If I were to sum up FPRI in a few sentences, I would say:
We teach teachers.
We train students.
We educate the public.
We provide the policy community with rigorous analysis and carefully thought through recommendations on the foreign policy challenges facing the United States.
Does it matter? Let me give you a few illustrations.
Last weekend, we held our 11th annual history institute for teachers on topics in American military history. Each one of these weekend conferences has been hosted by the First Division Museum in Wheaton, IL, and the director of that museum told me his hope is to host these conferences in perpetuity (presumably, so long as he is able). That’s how good they are, and the teachers’ evaluations confirm that sentiment. This particular weekend, we hosted 44 teachers from 23 states, which is the average for each conference. Our topic for this weekend was America and WWI – how and why we got into it, how we conducted our operations and postwar diplomacy, and how it impacted US foreign policy going forward.
We teach teachers.
Last week I received notice that Tina Kaidanow was named acting assistant Secretary of State for political-military affairs (having held various positions earlier, including first US Ambassador to Kosovo); before that, I learned that Eddie Fishman now serves on the policy planning staff of Secretary of State John Kerry, and for a long time now Emily Goldman has been strategic advisor to the commander of US cyber command. I mention these names because they are all former interns at FPRI, and there are many others like them. Their impact on policy is direct and immediate; our impact on them was perhaps years and years in the making.
We teach teachers. We train students.
This week after returning from a trip to Iraqi Kurdistan, our Robert Fox Fellow Sam Helfont briefed a group of FPRI members giving the story behind the story, and it was quite eye opening, painting a realistic rather than romantic picture of the Kurds, and thereby revealing what it will take to save Kurdistan. Both the audio and the write-up of his remarks were posted on the web and social media, as we do with all of our lectures and publications. Because of our presence on the web and in social media, we can honestly say we reach hundreds of thousands of people, spread over virtually every country in the world, nearly every day.
We teach teachers. We train students. We educate the public.

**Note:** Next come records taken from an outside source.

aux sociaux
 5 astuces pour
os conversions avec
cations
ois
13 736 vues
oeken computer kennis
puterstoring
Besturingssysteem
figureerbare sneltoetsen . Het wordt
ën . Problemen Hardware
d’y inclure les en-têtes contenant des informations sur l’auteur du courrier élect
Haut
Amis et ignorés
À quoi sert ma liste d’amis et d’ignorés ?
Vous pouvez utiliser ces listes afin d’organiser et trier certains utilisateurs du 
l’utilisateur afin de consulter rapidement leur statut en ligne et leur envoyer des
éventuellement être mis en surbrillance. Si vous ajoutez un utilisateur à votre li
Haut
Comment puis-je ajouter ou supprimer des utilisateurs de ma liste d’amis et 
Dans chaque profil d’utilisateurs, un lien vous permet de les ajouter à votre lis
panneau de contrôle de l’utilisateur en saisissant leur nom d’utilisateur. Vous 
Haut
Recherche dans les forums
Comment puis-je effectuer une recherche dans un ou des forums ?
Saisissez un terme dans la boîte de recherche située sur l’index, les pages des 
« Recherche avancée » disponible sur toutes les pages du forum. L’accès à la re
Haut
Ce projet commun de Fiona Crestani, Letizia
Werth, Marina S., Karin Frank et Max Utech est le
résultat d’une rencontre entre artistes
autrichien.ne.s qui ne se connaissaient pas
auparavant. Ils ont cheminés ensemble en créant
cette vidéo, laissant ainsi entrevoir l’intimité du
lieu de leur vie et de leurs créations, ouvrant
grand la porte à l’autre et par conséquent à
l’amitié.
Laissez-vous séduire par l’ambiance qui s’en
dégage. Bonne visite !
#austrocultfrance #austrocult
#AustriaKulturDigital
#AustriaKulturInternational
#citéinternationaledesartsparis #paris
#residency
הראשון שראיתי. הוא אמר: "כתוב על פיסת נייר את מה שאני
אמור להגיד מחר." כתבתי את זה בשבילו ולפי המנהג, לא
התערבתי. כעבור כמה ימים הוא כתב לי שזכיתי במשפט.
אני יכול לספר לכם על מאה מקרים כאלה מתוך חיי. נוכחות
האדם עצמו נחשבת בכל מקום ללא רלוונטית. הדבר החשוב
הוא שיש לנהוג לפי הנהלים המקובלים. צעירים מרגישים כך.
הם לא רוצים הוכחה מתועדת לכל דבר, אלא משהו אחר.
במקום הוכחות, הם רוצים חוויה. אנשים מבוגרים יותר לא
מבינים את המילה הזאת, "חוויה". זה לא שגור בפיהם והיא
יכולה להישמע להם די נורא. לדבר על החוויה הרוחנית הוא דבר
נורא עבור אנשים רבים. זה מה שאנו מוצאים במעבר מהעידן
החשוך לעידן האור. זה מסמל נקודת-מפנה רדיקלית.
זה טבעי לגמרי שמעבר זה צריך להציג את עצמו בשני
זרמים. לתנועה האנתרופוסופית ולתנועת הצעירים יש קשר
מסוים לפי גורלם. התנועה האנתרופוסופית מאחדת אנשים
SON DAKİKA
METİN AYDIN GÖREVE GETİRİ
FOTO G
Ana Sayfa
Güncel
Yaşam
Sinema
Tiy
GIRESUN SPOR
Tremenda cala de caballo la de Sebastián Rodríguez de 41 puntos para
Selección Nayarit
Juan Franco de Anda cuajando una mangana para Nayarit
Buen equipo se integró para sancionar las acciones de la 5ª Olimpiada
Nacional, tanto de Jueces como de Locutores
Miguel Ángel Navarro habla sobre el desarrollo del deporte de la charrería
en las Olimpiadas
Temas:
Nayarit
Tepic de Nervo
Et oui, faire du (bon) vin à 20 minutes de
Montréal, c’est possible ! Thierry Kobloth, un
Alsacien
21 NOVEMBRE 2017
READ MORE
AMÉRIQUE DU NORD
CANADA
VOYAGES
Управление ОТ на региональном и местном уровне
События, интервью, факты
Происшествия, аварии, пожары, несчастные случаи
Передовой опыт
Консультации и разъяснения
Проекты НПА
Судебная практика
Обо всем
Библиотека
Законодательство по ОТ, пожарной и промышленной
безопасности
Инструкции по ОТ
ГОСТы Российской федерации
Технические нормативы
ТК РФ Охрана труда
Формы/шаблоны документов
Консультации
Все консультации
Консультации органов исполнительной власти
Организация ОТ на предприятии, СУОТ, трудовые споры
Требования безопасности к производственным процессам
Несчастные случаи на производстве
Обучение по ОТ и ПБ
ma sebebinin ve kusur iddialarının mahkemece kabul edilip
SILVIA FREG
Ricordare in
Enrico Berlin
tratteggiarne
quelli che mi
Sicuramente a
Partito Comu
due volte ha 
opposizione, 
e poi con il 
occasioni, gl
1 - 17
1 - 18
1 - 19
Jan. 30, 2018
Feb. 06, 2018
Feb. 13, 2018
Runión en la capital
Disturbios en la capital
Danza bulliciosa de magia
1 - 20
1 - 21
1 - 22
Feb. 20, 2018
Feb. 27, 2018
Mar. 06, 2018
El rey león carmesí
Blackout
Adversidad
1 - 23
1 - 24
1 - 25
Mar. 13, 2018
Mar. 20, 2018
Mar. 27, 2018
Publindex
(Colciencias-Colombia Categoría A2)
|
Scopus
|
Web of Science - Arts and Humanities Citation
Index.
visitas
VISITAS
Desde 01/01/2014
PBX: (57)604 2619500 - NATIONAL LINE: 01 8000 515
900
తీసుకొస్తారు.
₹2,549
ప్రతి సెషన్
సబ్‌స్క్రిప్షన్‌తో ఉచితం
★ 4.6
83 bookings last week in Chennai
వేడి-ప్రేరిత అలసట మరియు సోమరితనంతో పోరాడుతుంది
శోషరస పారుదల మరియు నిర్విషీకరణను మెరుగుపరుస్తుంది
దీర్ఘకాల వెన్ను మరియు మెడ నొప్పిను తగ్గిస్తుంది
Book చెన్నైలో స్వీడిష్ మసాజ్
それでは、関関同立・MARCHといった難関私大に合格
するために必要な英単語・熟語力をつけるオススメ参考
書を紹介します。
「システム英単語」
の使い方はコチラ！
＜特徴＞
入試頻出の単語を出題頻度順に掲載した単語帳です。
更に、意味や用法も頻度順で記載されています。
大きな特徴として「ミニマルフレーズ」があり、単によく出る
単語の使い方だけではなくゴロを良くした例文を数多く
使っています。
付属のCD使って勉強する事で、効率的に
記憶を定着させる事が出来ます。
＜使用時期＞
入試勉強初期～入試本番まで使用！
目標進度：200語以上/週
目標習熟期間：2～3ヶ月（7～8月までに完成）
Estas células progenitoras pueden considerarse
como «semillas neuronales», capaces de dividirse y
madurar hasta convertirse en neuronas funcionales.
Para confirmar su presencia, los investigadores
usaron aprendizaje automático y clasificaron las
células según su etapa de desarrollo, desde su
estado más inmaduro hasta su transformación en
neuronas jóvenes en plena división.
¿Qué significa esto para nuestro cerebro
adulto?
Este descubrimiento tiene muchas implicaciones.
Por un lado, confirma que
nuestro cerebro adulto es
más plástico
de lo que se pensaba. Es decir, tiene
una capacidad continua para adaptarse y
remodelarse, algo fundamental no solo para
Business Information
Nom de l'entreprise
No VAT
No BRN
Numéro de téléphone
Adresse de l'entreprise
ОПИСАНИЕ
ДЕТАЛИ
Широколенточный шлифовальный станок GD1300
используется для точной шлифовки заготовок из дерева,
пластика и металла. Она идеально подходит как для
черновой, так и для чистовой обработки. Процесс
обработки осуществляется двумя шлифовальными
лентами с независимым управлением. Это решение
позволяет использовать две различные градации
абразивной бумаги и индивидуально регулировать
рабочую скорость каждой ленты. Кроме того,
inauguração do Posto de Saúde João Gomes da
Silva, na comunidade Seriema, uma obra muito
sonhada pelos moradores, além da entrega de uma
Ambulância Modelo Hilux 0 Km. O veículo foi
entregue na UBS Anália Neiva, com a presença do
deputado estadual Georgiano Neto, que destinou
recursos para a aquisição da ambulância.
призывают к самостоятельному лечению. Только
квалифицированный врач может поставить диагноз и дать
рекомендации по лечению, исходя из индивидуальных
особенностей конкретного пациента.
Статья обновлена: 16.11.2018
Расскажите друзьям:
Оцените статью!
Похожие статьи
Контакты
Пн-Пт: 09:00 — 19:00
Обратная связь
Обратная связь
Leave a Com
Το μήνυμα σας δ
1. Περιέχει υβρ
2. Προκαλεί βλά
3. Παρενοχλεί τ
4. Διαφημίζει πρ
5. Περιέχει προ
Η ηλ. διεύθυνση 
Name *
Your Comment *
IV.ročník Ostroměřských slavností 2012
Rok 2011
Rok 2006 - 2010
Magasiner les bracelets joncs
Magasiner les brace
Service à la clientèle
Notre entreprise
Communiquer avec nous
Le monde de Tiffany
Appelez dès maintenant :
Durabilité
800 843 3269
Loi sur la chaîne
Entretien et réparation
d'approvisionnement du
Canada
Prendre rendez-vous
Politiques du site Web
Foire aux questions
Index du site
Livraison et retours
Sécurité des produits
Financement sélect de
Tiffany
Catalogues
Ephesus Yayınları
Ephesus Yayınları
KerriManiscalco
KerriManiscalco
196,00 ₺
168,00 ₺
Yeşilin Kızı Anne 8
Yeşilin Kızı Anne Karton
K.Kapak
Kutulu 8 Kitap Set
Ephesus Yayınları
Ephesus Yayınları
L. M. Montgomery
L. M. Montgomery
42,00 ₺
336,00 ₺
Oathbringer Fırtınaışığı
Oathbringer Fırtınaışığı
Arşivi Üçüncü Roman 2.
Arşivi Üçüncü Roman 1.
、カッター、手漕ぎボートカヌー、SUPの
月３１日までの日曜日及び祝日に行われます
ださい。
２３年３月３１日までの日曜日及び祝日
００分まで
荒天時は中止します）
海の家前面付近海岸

Earlier this month, another Robert Fox Fellow, Clint Watts, was asked to testify before the US Senate Committee on Homeland Security on the ramifications of the events in Paris and Brussels for the US homeland and for US citizens abroad, and to make recommendations for how best to contain these threats. Clint draws on years of experience as an FBI Special Agent on a Joint Terrorism Task Force, as Executive Officer of the Combating Terrorism Center at West Point, and on his post-FBI experience in tracking jihadis online. The Boston Globe recently described him as part of a new generation of jihadi hunters. In the months since the Paris attacks, he has been writing up a storm in various media and doing interviews with regional, national and international media while working directly with law enforcement in the United States. All this activity – and similar activity on the part of our other scholars – all shape the discourse within the policy community as to how best to advance our country’s national interest.
We teach teachers. We train students. We educate the public. We provide the policy community with rigorous analysis.
Does it matter? I think the question answers itself.